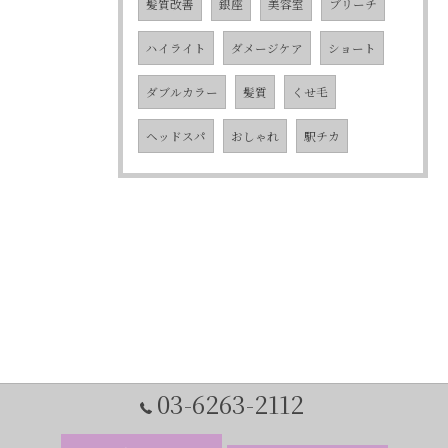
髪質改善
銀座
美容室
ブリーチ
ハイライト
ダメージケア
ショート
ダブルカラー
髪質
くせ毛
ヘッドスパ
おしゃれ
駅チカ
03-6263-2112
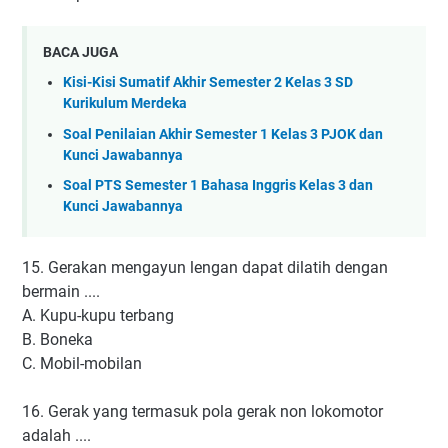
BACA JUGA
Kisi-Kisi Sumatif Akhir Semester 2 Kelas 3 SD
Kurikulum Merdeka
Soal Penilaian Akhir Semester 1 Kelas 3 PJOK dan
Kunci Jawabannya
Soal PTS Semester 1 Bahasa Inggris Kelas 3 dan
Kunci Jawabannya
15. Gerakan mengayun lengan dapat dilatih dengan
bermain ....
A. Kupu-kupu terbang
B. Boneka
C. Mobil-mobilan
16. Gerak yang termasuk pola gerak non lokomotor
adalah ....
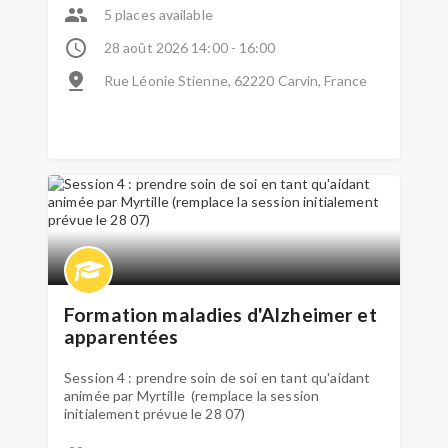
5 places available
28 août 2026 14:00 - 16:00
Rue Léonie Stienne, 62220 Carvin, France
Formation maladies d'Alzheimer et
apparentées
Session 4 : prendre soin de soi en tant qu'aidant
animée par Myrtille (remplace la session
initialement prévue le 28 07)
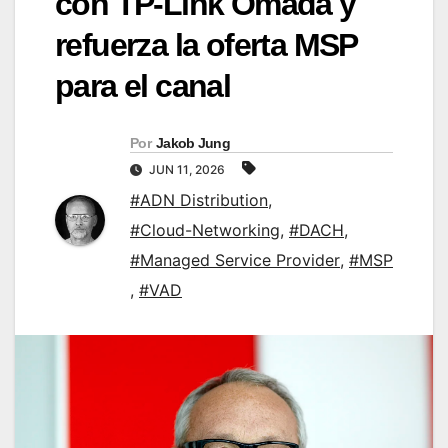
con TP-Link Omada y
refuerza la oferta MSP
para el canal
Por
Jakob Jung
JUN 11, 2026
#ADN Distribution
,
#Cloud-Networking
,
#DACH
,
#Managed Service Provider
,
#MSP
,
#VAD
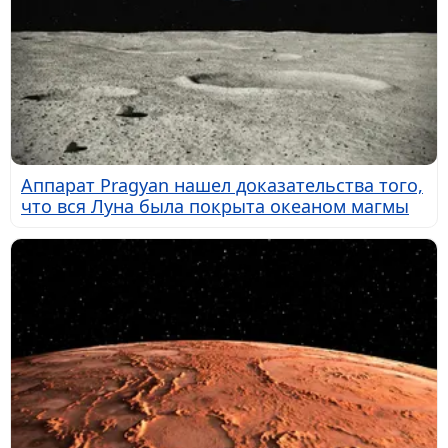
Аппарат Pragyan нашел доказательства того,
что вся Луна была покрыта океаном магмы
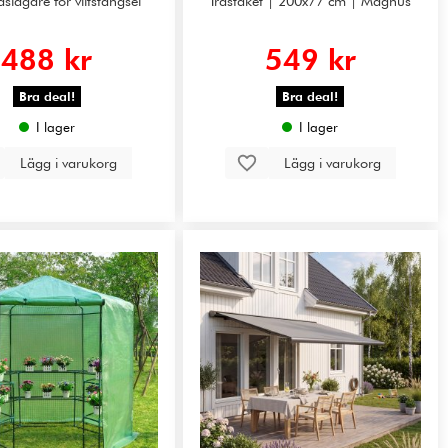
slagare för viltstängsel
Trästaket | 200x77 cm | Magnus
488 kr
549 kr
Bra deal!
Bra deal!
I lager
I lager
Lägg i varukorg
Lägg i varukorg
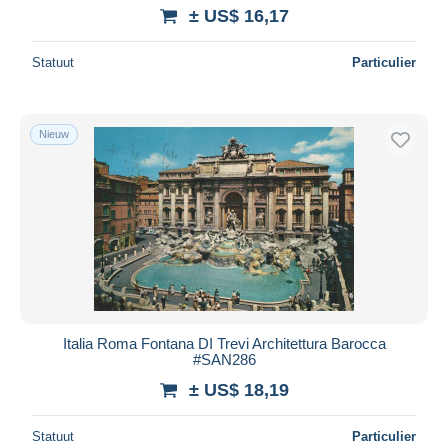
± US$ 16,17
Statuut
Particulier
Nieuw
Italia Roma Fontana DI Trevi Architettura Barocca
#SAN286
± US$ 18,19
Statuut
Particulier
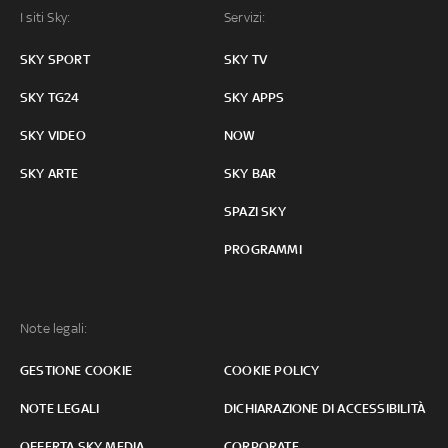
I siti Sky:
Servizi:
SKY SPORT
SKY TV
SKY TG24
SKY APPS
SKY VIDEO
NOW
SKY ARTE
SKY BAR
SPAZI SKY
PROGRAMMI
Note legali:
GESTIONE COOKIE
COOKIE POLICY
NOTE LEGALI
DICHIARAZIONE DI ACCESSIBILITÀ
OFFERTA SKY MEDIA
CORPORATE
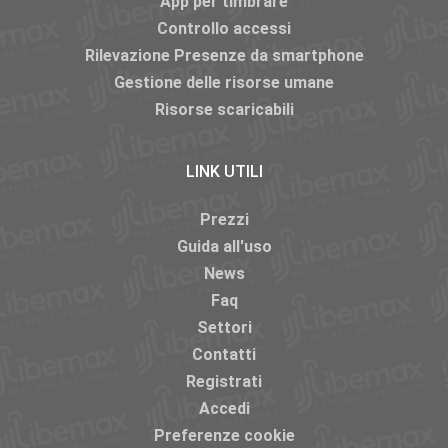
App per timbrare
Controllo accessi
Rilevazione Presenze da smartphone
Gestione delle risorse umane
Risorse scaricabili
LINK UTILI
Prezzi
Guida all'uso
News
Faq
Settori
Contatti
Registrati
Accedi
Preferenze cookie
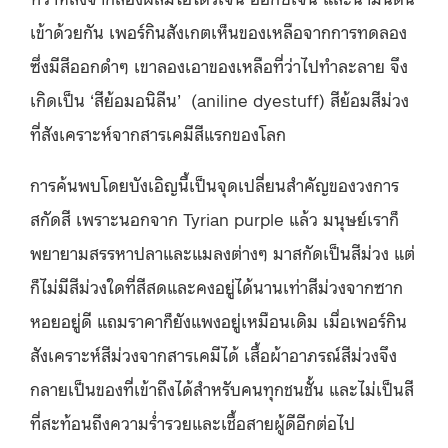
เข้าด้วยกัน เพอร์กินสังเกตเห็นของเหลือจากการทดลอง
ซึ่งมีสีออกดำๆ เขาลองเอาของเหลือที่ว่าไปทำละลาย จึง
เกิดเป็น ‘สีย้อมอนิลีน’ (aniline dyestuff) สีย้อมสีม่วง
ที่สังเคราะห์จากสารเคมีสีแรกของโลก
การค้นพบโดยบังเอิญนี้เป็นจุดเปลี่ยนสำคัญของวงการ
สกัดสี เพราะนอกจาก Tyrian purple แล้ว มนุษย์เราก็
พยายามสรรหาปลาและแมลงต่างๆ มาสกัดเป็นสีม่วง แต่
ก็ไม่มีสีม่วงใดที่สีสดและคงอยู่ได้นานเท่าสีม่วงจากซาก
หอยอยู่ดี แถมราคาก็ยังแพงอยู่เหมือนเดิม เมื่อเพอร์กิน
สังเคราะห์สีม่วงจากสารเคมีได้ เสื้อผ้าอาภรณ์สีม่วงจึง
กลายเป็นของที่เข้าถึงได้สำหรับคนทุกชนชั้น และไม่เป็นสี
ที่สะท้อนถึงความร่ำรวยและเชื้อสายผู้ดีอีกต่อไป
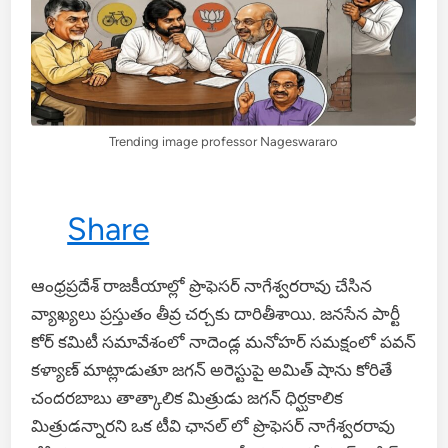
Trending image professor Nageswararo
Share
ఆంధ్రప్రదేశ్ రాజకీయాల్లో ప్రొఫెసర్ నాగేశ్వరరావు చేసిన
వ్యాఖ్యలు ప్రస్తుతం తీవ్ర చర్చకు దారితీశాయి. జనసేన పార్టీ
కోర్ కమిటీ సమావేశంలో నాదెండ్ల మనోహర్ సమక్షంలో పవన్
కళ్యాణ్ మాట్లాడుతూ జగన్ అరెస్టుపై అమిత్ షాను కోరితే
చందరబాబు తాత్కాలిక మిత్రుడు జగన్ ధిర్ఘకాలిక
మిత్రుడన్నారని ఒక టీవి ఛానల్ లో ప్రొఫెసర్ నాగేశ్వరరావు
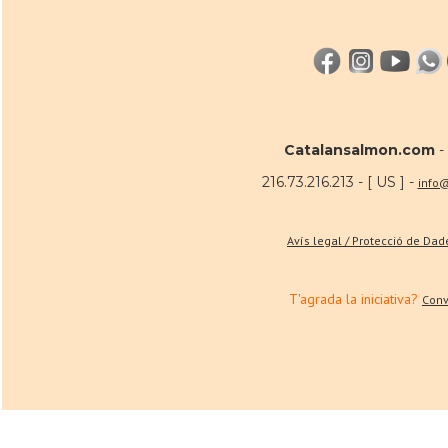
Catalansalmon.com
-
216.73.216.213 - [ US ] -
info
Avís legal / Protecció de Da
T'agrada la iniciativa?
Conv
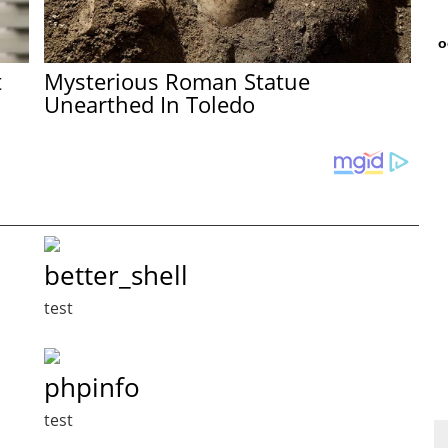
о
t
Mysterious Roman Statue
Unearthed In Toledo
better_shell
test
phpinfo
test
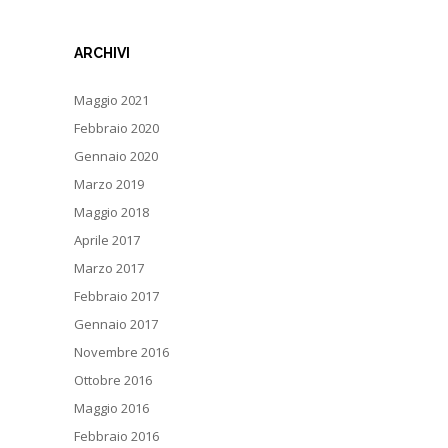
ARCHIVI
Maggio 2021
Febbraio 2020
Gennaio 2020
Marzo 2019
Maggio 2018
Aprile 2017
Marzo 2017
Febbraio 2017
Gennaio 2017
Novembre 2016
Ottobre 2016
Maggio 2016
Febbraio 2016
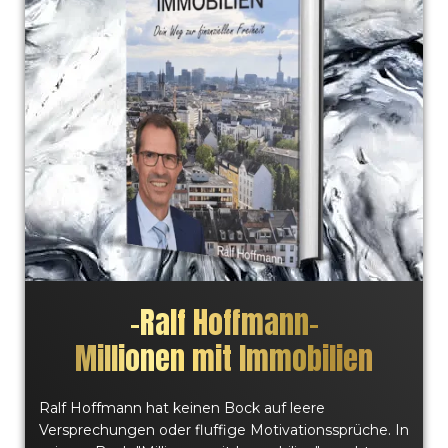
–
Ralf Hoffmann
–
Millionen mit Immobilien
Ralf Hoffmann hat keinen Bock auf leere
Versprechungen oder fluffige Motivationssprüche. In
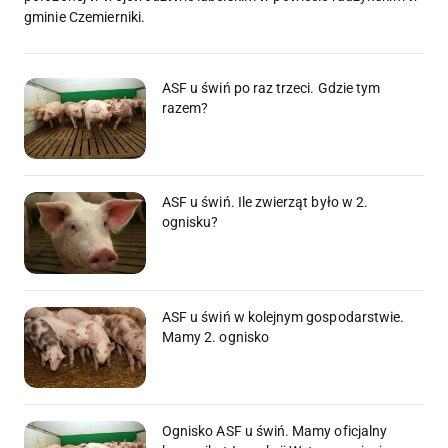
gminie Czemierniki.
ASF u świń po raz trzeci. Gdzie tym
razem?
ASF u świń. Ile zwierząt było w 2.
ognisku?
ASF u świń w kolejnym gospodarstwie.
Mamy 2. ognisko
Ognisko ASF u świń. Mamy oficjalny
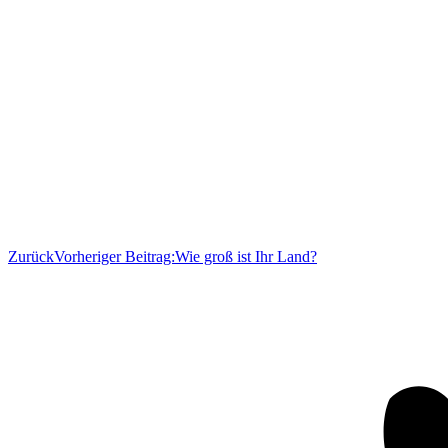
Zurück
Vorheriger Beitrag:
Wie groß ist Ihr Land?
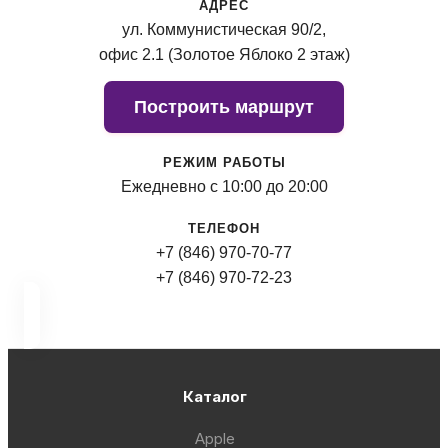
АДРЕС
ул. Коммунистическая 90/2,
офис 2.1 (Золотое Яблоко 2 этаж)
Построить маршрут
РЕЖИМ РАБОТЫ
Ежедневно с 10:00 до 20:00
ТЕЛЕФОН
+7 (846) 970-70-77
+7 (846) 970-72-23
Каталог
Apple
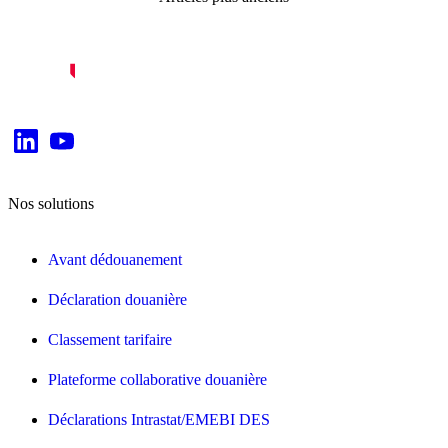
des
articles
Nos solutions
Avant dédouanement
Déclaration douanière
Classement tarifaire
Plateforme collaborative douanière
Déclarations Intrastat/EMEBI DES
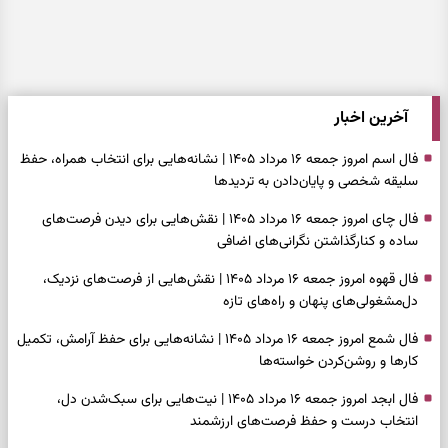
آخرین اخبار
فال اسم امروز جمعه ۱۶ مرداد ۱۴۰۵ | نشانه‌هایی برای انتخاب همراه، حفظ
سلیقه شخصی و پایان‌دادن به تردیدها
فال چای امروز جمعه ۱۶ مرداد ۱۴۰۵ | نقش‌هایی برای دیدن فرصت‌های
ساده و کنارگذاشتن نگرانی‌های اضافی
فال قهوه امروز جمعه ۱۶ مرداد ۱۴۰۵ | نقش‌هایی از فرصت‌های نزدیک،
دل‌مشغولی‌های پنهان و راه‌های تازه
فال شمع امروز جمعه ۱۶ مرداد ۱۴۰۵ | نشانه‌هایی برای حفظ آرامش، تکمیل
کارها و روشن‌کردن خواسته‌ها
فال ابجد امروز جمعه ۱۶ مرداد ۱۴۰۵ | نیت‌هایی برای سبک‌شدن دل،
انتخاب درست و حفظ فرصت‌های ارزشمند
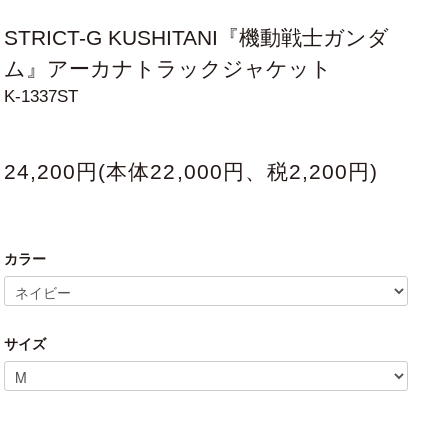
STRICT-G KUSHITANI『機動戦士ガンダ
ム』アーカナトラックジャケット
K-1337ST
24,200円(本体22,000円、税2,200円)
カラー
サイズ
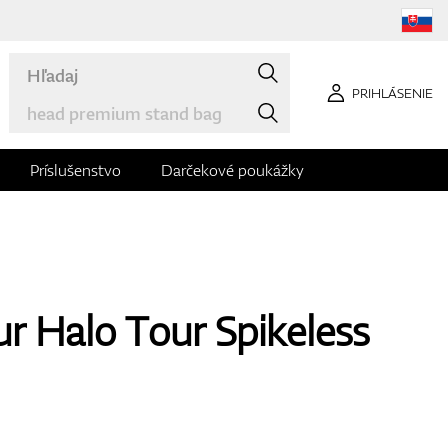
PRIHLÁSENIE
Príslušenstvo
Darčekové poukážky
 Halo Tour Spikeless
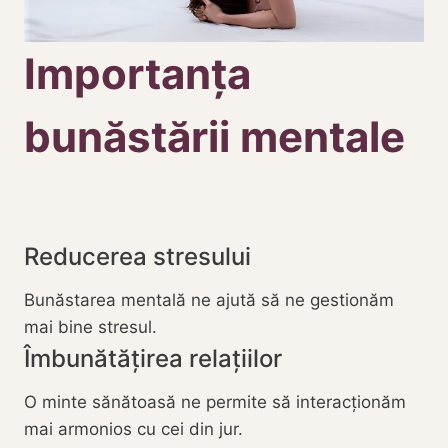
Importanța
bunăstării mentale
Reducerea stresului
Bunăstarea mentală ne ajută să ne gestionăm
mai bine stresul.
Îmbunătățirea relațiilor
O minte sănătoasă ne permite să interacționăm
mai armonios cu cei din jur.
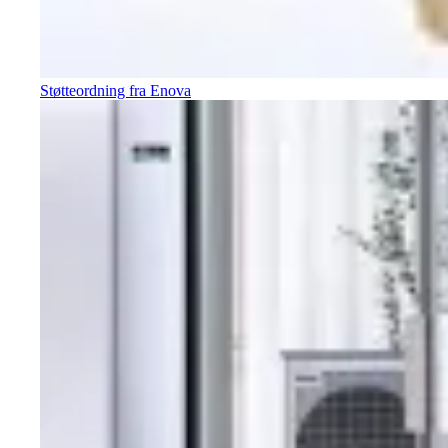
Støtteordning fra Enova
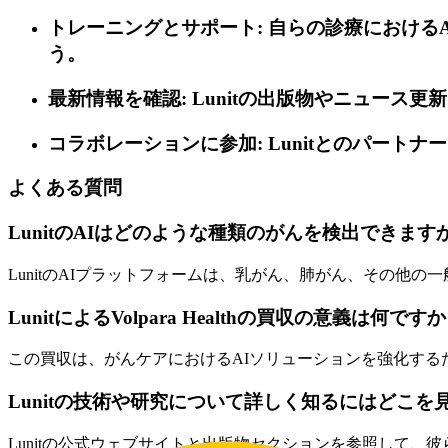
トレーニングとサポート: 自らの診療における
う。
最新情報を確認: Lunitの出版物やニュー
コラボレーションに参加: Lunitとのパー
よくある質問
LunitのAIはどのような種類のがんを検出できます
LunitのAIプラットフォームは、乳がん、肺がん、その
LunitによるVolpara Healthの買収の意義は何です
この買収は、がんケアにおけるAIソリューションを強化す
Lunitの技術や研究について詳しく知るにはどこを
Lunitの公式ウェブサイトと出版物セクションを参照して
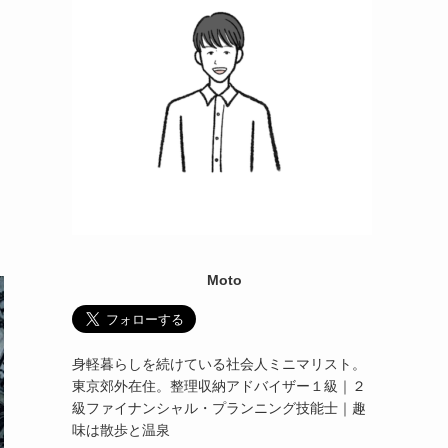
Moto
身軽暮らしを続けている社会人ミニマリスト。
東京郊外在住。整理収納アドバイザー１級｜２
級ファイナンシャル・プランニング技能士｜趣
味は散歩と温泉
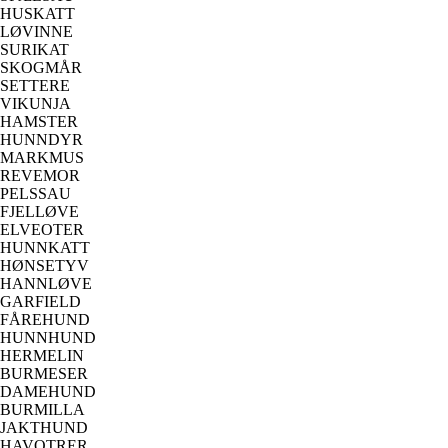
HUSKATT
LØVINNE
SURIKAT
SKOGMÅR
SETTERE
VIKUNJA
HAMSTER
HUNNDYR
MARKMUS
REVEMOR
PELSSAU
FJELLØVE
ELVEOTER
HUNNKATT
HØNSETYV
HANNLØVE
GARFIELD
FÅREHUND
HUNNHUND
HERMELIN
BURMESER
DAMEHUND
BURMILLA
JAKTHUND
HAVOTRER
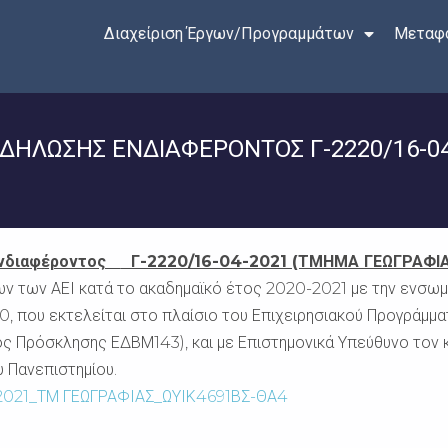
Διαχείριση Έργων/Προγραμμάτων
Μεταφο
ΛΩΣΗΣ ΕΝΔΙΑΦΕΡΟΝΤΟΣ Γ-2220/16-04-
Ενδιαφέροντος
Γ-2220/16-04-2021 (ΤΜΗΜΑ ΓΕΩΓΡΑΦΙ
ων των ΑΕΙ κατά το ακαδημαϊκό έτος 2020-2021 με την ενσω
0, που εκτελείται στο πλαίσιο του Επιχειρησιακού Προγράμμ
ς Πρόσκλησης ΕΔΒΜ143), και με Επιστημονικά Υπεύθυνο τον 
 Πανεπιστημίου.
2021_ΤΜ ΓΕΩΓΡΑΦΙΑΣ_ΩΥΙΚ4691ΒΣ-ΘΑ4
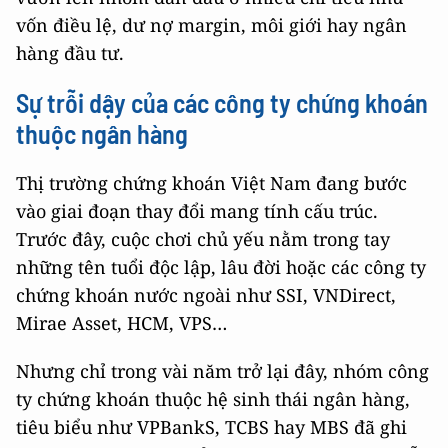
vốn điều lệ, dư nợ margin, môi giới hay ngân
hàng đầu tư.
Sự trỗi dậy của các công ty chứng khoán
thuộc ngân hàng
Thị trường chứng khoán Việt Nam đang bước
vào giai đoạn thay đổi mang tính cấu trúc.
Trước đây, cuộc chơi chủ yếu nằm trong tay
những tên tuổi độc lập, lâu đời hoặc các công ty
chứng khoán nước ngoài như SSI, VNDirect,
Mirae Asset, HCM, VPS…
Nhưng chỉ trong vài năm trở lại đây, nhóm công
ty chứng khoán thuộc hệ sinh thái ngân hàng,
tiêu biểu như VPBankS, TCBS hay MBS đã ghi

········

EXERCISE BRIEF:
Which of the lines above include the word "Kelas"? Copy each of them.

TASK ANSWER:
Kisi-Kisi Sumatif Akhir Semester 2 Kelas 3 SD
Soal Penilaian Akhir Semester 1 Kelas 3 PJOK dan
Soal PTS Semester 1 Bahasa Inggris Kelas 3 dan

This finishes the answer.